On the Comex division of the New York Mercantile Exchange, gold futures for April delivery rose to a session high of $1,375.40 a troy ounce, the most since September 9, before turning lower to last trade at $1,365.70 during U.S. morning hours, down 0.35%, or $4.70.

Gold rallied 1.77%, or $23.80 an ounce, on Wednesday to settle at $1,370.50.

Futures were likely to find support at $1,327.50 a troy ounce, the low from March 10 and resistance at $1,391.70, the high from September 9.

Meanwhile, silver for May delivery dropped 0.95%, or $0.20 cents, to trade at $21.16 a troy ounce. Silver ended Wednesday’s session up 2.61%, or $0.54 cents, to settle at $21.35 an ounce.

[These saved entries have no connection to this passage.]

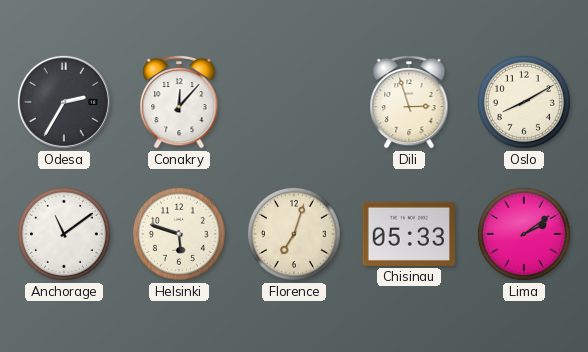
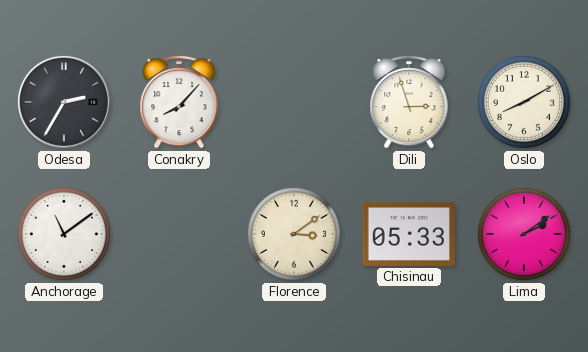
Conakry: 12:07 -> 8:07
Helsinki: 5:48 -> none
Florence: 7:03 -> 3:09
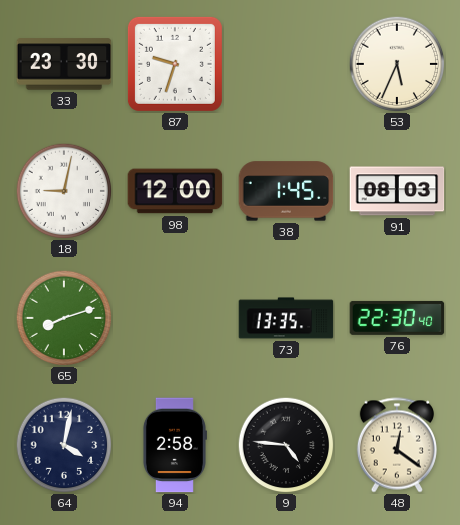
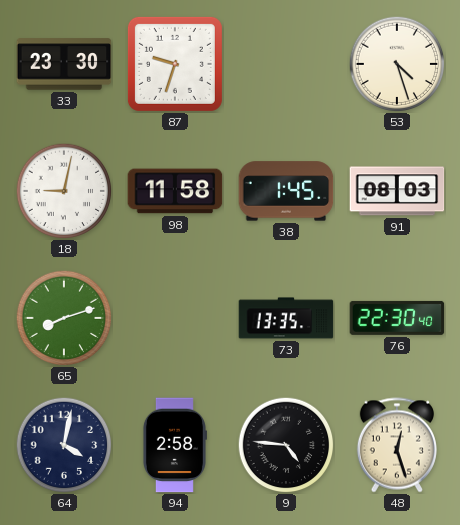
53: 5:34 -> 4:27
98: 12:00 -> 11:58
48: 12:21 -> 12:27
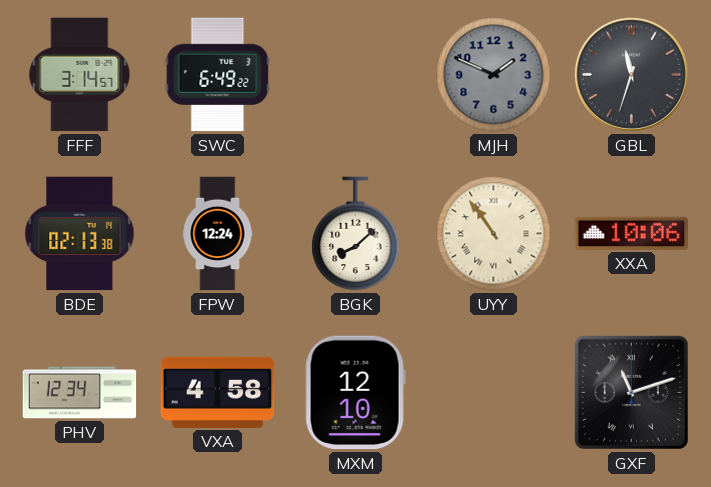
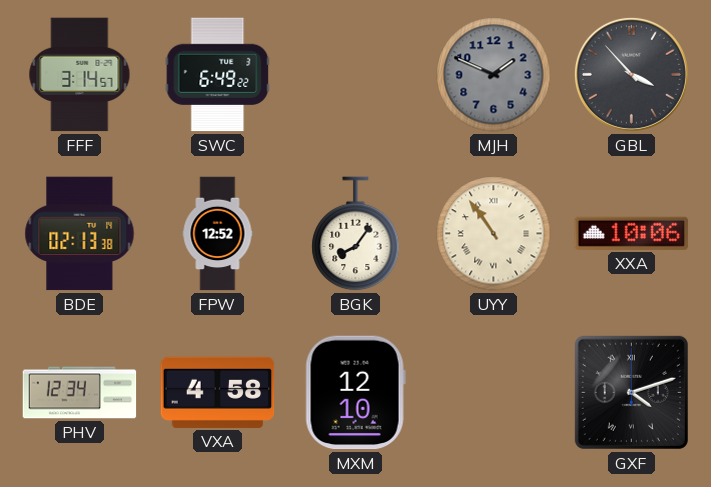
GBL: 11:33 -> 3:53
FPW: 12:24 -> 12:52
BGK: 8:08 -> 8:06
GXF: 11:12 -> 4:12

The U.S. Commerce Department said earlier that retail sales rose by 0.3% last month, beating expectations for a 0.2% increase.

Core retail sales, which exclude automobile sales, increased by 0.3% in February, compared to forecasts for a 0.2% increase.

Core sales correspond most closely with the consumer spending component of the government''s gross domestic product report. Consumer spending accounts for as much as 70% of U.S. economic growth.

A separate report showed that the number of people who filed for unemployment assistance in the U.S. last week fell unexpectedly to hit a 14-week low of 315,000 from the previous week’s revised total of 324,000.

Analysts had expected jobless claims to rise by 6,000 to 330,000 last week.

The better than expected data eased concerns over soft U.S. economic data seen in the past few months and underlined the view that the Federal Reserve is likely to continue to gradually taper its bond-buying program.

Gold hit a six-month high earlier in the session as investors continued to monitor events in Ukraine, where tension over moves by neighboring Russia in the Crimean region have heightened demand for safe haven assets.

U.S. President Barack Obama warned on Wednesday that unless Russian President Vladimir Putin pulls back from endorsing a referendum on Crimea joining Russia, the U.S. and its allies “will be forced to apply a cost to Russia’s violations of international law and its encroachments on Ukraine.”

President Obama’s comments came after Leaders of the Group of Seven biggest industrial nations warned Russia not to annex Crimea.

Elsewhere on the Comex, copper futures for May delivery slumped 0.45% to trade at $2.949 a pound following the release of lackluster data out of China.

Industrial production in China rose by an annualized rate of 8.6% in the first two months of 2014, the weakest since March 2009 and below expectations for a 9.5% increase.

A separate report showed that Chinese retail sales rose by a smaller-than-forecast 11.8% in the same period, the slowest pace for the first two months since 2004.

Copper has been under heavy selling pressure in recent sessions as growing concerns over the health of China’s economy dampened demand for growth-linked assets.

The industrial metal fell to $2.908 a pound on Wednesday, the weakest since July 2010.